# Bunny Befriends Gorilla at Zoo



## SnowyShiloh

A friend of mine sent me this video: http://gma.yahoo.com/video/pets-26594274/odd-couple-gorilla-bunny-are-zoo-pals-28588243.html

An old and lonely gorilla named Samantha has been given a super cute Dutch bunny named Panda in the hopes they'll be friends. The bunny is adorable. I really hope little Panda doesn't get hurt by Samantha, but they talk about that in the video a lot. I find it amusing that the gorilla sits there like a lump the entire video while the bunny bounces around and acts cute, you'd THINK my attention would be on the gorilla since you can only see them in zoos, but noooo. "Look at the cute little bunny!!!" instead 

Also I saw domesticated bunnies running around the elephant and giraffe enclosures at a zoo in Louisiana.
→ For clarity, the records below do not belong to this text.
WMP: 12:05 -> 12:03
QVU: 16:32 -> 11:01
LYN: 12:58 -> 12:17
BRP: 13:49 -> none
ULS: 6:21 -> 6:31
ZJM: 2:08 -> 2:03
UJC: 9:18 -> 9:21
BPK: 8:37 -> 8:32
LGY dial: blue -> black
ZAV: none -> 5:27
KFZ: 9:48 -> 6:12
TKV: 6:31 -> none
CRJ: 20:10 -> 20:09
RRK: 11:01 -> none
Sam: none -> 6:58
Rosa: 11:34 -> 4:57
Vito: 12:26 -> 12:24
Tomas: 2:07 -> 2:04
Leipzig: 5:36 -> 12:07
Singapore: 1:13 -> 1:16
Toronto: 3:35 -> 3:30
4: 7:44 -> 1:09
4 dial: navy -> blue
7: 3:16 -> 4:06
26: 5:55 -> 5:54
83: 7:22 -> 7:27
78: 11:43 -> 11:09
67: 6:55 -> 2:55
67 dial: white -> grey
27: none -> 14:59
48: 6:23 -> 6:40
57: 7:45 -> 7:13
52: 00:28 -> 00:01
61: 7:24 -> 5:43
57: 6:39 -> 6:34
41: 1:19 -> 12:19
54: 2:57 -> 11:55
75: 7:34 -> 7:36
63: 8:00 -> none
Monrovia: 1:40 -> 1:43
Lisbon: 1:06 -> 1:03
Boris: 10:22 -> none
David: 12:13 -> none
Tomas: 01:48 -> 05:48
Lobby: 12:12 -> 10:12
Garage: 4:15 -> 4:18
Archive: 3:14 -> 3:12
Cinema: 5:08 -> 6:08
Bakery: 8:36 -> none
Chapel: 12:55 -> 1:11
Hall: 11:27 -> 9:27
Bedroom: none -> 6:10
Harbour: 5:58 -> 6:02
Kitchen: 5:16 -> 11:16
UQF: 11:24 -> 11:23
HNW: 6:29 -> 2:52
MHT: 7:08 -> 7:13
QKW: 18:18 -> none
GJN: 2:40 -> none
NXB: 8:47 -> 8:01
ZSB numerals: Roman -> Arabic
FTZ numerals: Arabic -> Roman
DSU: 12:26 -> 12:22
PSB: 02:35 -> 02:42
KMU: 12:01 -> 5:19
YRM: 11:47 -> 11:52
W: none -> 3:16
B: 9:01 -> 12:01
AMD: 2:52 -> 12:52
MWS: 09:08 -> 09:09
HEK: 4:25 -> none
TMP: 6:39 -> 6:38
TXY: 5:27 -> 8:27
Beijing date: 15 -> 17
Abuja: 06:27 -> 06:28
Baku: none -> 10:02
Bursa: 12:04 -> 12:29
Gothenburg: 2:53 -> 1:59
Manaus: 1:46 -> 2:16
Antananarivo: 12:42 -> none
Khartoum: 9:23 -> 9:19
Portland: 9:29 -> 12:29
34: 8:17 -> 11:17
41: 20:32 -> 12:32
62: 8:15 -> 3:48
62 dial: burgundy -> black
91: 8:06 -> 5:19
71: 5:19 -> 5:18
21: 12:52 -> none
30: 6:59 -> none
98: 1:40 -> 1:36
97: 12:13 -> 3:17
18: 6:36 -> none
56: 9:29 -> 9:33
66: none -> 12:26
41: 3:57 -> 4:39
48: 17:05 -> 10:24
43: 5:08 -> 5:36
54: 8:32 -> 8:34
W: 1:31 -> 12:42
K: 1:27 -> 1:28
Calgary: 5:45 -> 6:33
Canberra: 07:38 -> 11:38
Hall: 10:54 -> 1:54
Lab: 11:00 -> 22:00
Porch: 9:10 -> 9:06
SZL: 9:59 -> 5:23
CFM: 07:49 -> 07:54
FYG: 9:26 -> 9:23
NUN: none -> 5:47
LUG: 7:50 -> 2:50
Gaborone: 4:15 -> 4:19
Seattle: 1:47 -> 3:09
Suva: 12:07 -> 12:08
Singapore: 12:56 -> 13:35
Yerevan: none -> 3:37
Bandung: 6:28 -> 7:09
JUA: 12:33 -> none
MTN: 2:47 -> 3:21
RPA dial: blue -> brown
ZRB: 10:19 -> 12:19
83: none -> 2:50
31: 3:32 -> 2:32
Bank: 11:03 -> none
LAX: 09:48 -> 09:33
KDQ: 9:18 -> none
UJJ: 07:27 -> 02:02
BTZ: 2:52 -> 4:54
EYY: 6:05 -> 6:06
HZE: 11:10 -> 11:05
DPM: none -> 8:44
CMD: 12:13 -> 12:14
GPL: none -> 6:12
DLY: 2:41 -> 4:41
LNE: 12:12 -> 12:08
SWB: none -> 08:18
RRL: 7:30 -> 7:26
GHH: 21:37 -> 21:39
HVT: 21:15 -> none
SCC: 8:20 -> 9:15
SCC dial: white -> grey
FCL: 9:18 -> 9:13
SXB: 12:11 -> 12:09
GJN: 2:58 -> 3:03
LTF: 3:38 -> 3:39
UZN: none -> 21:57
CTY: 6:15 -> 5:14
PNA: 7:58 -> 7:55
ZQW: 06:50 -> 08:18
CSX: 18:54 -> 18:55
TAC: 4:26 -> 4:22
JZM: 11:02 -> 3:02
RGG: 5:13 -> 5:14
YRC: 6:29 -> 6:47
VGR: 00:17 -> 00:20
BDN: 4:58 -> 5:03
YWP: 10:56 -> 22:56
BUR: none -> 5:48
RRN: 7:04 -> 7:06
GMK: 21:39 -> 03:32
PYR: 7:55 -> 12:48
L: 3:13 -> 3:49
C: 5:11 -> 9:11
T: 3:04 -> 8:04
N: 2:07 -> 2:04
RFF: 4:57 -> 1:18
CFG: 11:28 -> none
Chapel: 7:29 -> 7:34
Talk about worrying about bunnies being smooshed accidentally!


----------



## LakeCondo

Thanks for posting this.


----------



## bunnyluvns

That is so cute!!


----------



## agnesthelion

Omg that is so cute Shiloh! And Im like you, I found myself watching the rabbit the whole time! Hmm, think we like our hippity hop friends much!???


----------



## Ilovemyrabbit

Yes, I also am only watching the bunny. lol.


----------



## MILU

Lol I guess the bunny is the real star there!


----------